Vector Search with relational filter
Given this schema, how do I only retrieve embeddings for notes that belong to this particular user?
Do I need to put the
userId
into the embedding table as well?
10 Replies
Thanks for posting in <#1088161997662724167>.
Reminder: If you have a Convex Pro account, use the Convex Dashboard to file support tickets.
- Provide context: What are you trying to achieve, what is the end-user interaction, what are you seeing? (full error message, command output, etc.)
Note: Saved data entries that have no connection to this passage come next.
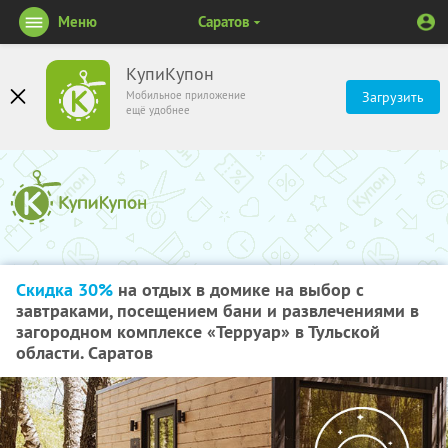
Меню
Саратов
КупиКупон
Мобильное приложение
Загрузить
ещё удобнее
Скидка 30%
на отдых в домике на выбор с
завтраками, посещением бани и развлечениями в
загородном комплексе «Терруар» в Тульской
области. Саратов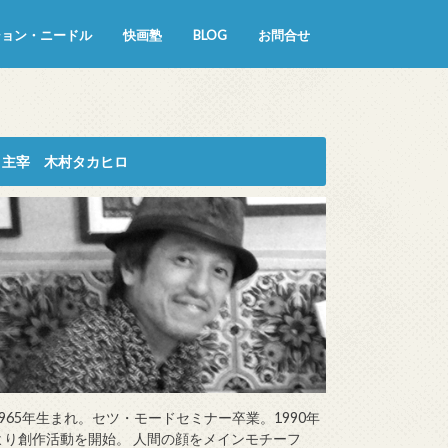
ション・ニードル
快画塾
BLOG
お問合せ
主宰 木村タカヒロ
1965年生まれ。セツ・モードセミナー卒業。1990年
より創作活動を開始。 人間の顔をメインモチーフ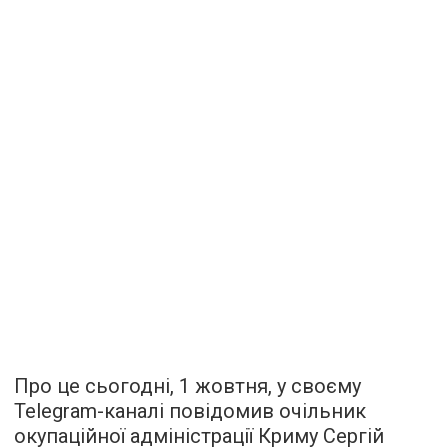
Про це сьогодні, 1 жовтня, у своєму
Telegram-каналі повідомив очільник
окупаційної адміністрації Криму Сергій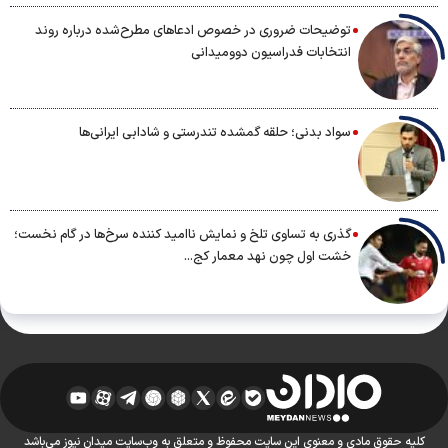
توضیحات ضروری در خصوص ادعاهای مطرح‌شده درباره روند
انتخابات فدراسیون دوومیدانی
سواد بدنی؛ حلقه گمشده تندرستی و شادابی ایرانی‌ها
گذری به تساوی تلخ و نمایش ناامید کننده سرخ‌ها در گام نخست؛
خشت اول چون نهد معمار کج...
کلیه حقوق مادی و معنوی این سایت محفوظ و متعلق به وب‌سایت میدان نیوز می‌باشد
- Use search.convex.dev to search Docs, Stack, and Discord all at once.
- Additionally, you can post your questions in the Convex Community's <#1228095053885476985> channel to receive a response from AI.
- Avoid tagging staff unless specifically instructed.
Thank you!
Embeddings tables are usually mapped over by the parent table, eg., you get the user's notes and map over embeddings for the notes. But if you don't want the notes and just the embeddings in a query, adding the userId to the embeddings table is the best way.
But I'd generally recommend treating an embeddings table as an extension of the data it represents. The point of having a separate embeddings table is to allow the non-embedding data to be pulled down without the embeddings for bandwidth efficiency.
How would I change my schema to do that? Considering that I split notes into text chunks before embedding them, so there is a 1-to-many relationship.
Ah you’re just searching, I don’t know why I thought you were querying embeddings directly apart from search. At any rate, yeah you’ll want to add the user id to the embedding and filter on that in your search query.
So the userId has to be in both the note and the note embedding?
i.e.
That kind of duplication feels a bit ugly compared to relational databases
as convex is a relational database (and just runs on top of one), would you be willing to show the postgres or equivalent schema you'd use on those system? it would help me understand what you're not getting with convex right now
With Prisma, I would do something like this:
Not sure what SQL query this translates to. But the
userId
is only stored in the note and not in the embeddings.
@jamwt Can you help me with this? I'm preparing a tutorial for YouTube but I'm stuck here
What I need is a relation queryAdding userId to both tables is how you do a relation query here. It seems clunky but that's just because Convex api's are low level. Prisma is doing something very similar under the hood, and providing
findMany
through their orm.
Honestly this is probably a good chance to point this low-level aspect to users in your video, it comes up in a number of places. Convex isn't an orm, but an orm could be built on top of it. Ents (in maintenance mode) is a good example of this: https://labs.convex.dev/convex-ents
This "low level" concept is mentioned explicitly in the Architecture section of Zen of Convex: https://docs.convex.dev/understanding/zenThank you for the clarification! That's a good idea to mention it!
I'm fine with the double userId, I just wanted to make sure I'm not missing anything
It's a bit disorienting for sure. But yeah, a little denormalization can go a long way with Convex.